# Frage zu Testabos (von div. Erotikseiten)



## Krangh (10 Mai 2007)

Hallo,

zuerst einmal: Ja, ich habe mich für so eine Testphase angemeldet. Gebe ich zu. Allerdings bin ich damit reingefallen und habe das Angebot wieder gekündigt.

Genau geht es um folgendes Angebot: [noparse]http://www.pinkpussy.net/premium[/noparse]

Dort hatte ich mich für ein 3 Tage Testabo angemeldet (jetzt aktuell sind es nur noch 2 Tage Test Abos lol).
Die Anmeldung erfolgte am 14.03.07 (das war ein Mittwoch), und meine verspätete Abmeldung leider erst am Sonntag den 18.03.
Nun ist die Frage wie das zu sehen ist mit den 3 Tagen. Gelten da Werktage oder zählen da jegliche Wochentage?
Die Frage stellt sich mir deshalb, da ich nun eine Mail bekommen hatte in der ein monatl. Beitrag gefordert wurde.

Mittlerweile ist es soweit dass ich Post von "A.W.T." habe. Das ist eine Anwaltskanzlei. Dort soll ich nun folgendes zahlen:

Testabogebühr: 4,95 EUR hat sich mit Anwaltskosten auf stolze 48,01 EUR summiert
monatl.

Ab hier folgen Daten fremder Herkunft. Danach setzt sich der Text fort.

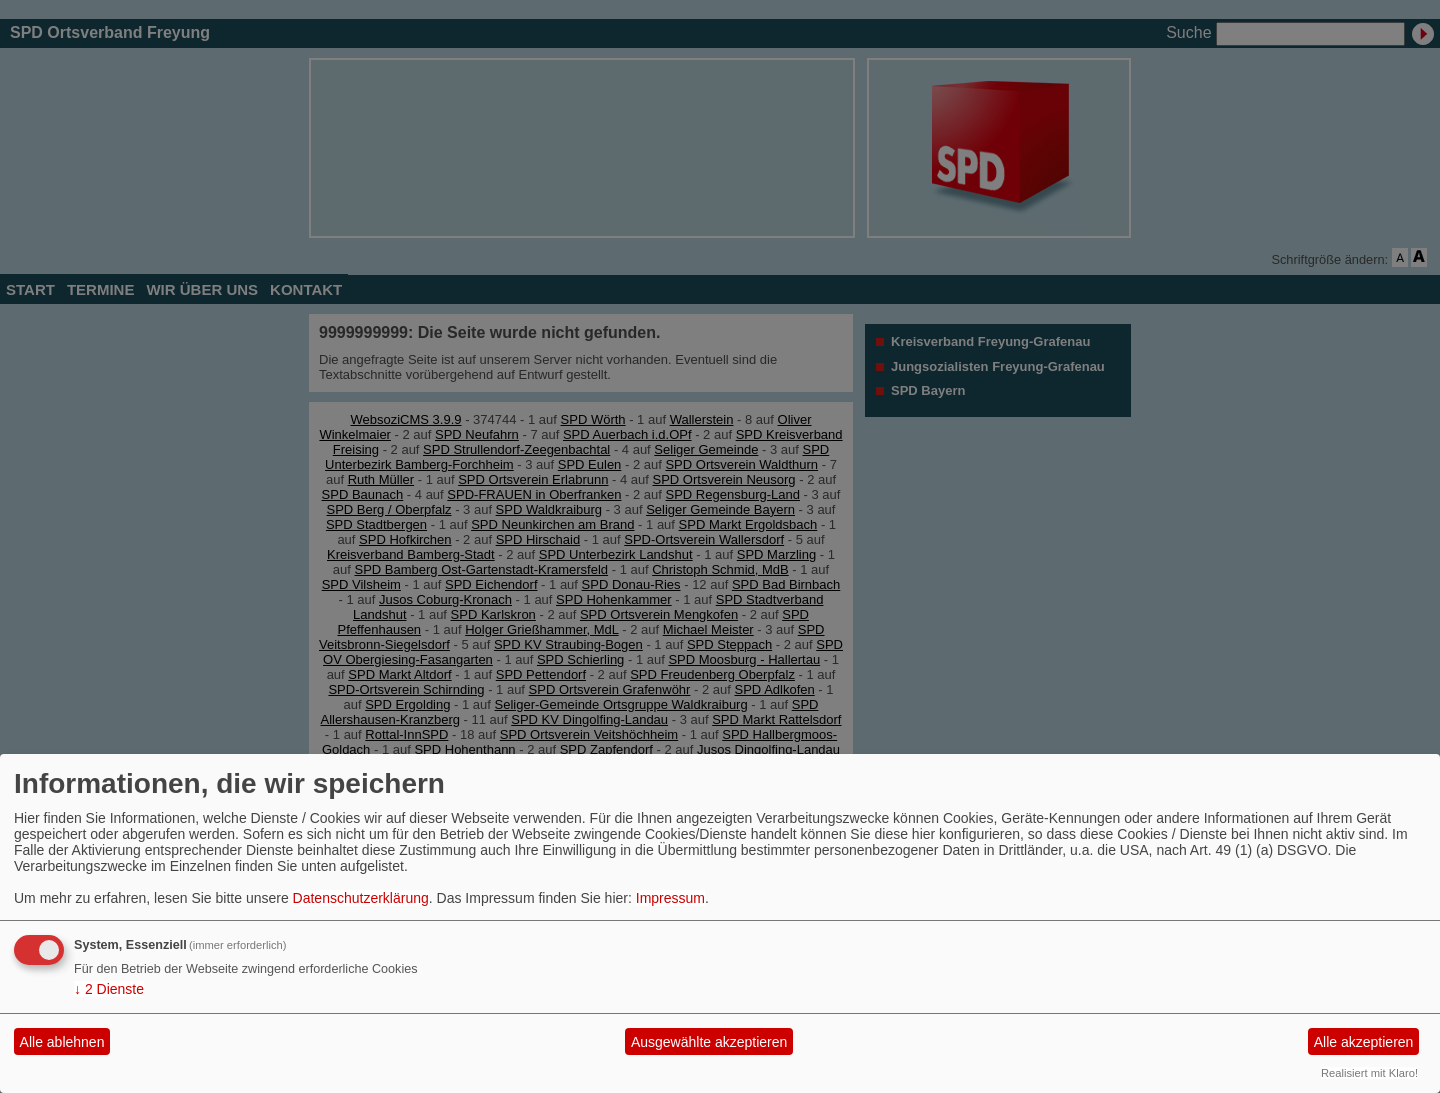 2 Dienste (109, 989)
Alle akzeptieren (1364, 1042)
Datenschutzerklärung (361, 898)
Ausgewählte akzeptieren (709, 1042)
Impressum (670, 898)
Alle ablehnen (62, 1042)
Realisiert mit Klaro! (1369, 1073) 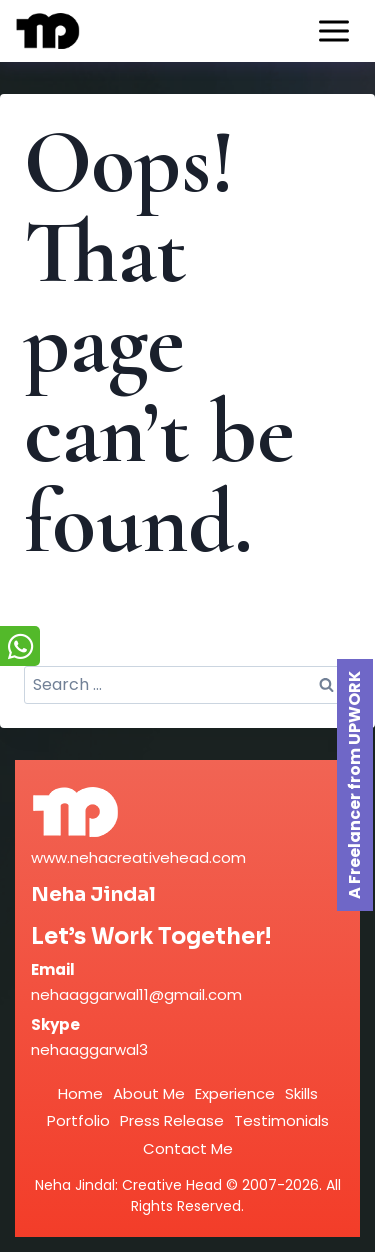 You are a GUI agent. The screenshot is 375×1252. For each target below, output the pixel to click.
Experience (235, 1093)
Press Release (172, 1120)
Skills (301, 1093)
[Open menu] (333, 30)
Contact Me (188, 1148)
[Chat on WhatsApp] (20, 646)
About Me (149, 1093)
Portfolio (78, 1120)
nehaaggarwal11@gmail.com (136, 994)
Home (80, 1093)
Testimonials (281, 1120)
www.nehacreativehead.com (138, 857) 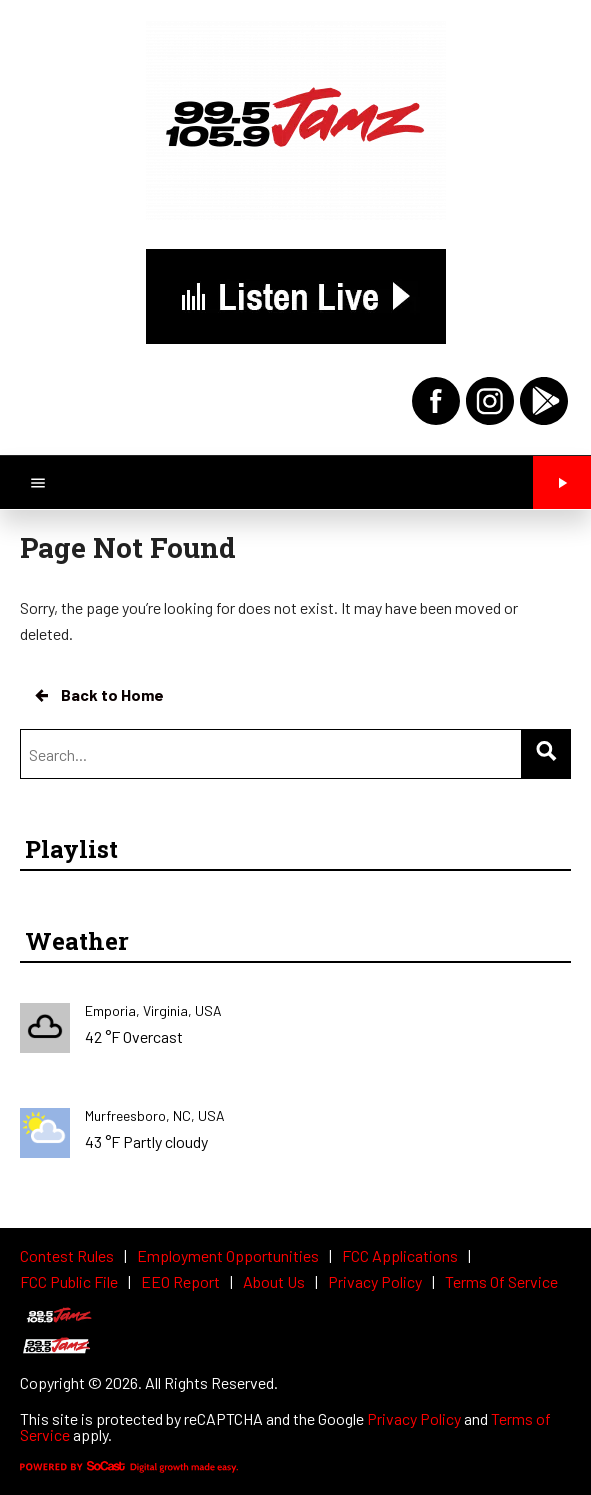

Gebühr: 29,95 EUR hat sich mittlerweile auf 73,25 EUR summiert.

Sind solch hohe Summen rechtens?
Nächste Frage: Kam meine Kündigung noch innerhalb der 3 Tage Frist an? (Ich vermute nicht aber würds trotzdem gern von euch hören).

Das wichtigste: Was ratet Ihr mir zu tun? Ich weiss nicht so recht weiter. Soviel Geld habe ich auf keinen Fall in der Tasche. :-(

Das lustige an der Sache: Als Unterschrift steht nur "Rechtsanwalt" (mit PC geschrieben) und als unterschrift ein gekritzel was wirklich niemand entziffern kann.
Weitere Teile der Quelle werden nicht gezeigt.